### What you need to do
Whenever the word "with" appears in a line of the data below, copy that line.

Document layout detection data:
= Beginning of Section =

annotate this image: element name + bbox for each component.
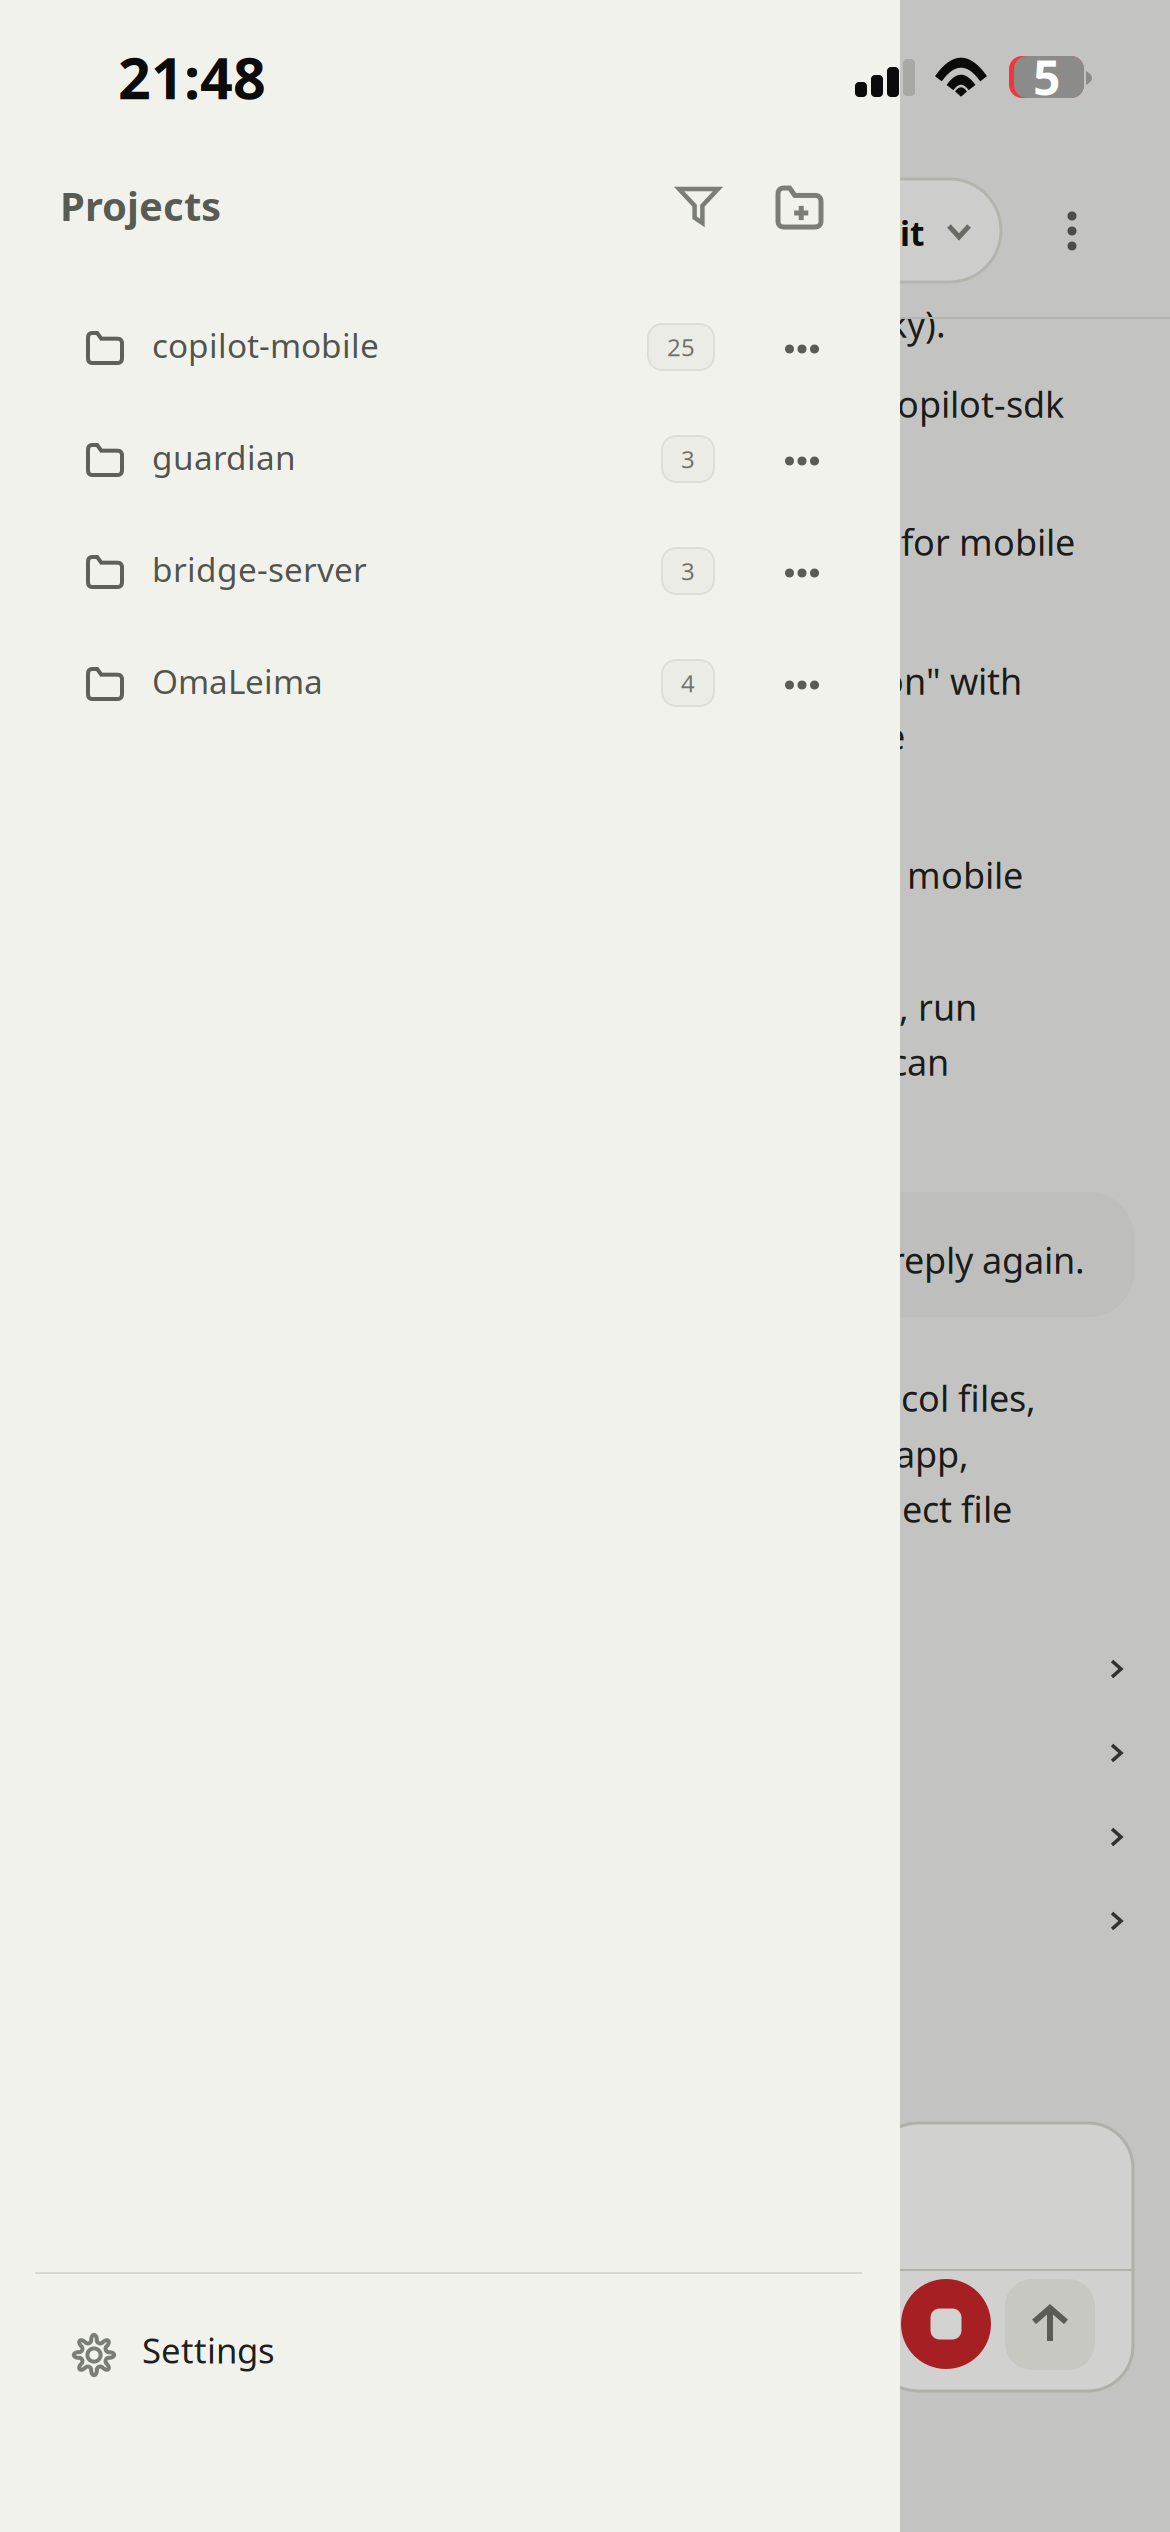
staticText: a "session" with [759,657,1022,705]
staticText: OmaLeima [152,659,323,703]
staticText: 3 [681,443,695,475]
button[interactable]: guardian [0,403,900,515]
staticText: edit the file and I'll reply again. [573,1236,1085,1284]
button[interactable]: More actions for copilot-mobile [770,329,834,369]
staticText: in the repo (copilot-sdk [678,380,1064,428]
staticText: Git [876,211,924,255]
button[interactable]: bridge-server [0,515,900,627]
button[interactable]: Open suggestion [1100,1649,1133,1689]
staticText: …notebook/remarks (quirky). [458,300,946,348]
staticText: read the protocol, run [609,983,977,1031]
staticText: Projects [60,179,221,232]
staticText: 5 [1033,45,1060,109]
button[interactable]: Open suggestion [1100,1733,1133,1773]
staticText: guardian [152,435,296,479]
button[interactable]: More options [1042,201,1102,261]
staticText: 25 [667,331,695,363]
button[interactable]: OmaLeima [0,627,900,739]
button[interactable]: Open suggestion [1100,1817,1133,1857]
staticText: plugged into the mobile [620,851,1023,899]
staticText: attach a project file [692,1485,1012,1533]
staticText: a build, so you can [639,1038,949,1086]
button[interactable]: copilot-mobile [0,291,900,403]
staticText: Settings [142,2327,275,2373]
staticText: Read the protocol files, [651,1374,1036,1422]
staticText: 21:48 [118,39,266,115]
staticText: 4 [681,667,695,699]
button[interactable]: New project [754,164,845,251]
staticText: 3 [681,555,695,587]
button[interactable]: More actions for bridge-server [770,553,834,593]
staticText: SDK surface for mobile [692,518,1075,566]
button[interactable]: Stop [901,2279,991,2369]
staticText: copilot-mobile [152,323,379,367]
button[interactable]: Open suggestion [1100,1901,1133,1941]
button[interactable]: Filter projects [655,165,742,247]
button[interactable]: Settings [0,2299,900,2444]
staticText: open the app, [736,1430,969,1478]
button[interactable]: Send [1005,2279,1095,2370]
button[interactable]: Git, change project [811,179,1001,282]
button[interactable]: More actions for OmaLeima [770,665,834,705]
staticText: bridge-server [152,547,367,591]
button[interactable]: More actions for guardian [770,441,834,481]
staticText: with a clear lifecycle [574,712,905,760]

= End of Section =

### Written reply
staticText: a "session" with [759,657,1022,705]
staticText: with a clear lifecycle [574,712,905,760]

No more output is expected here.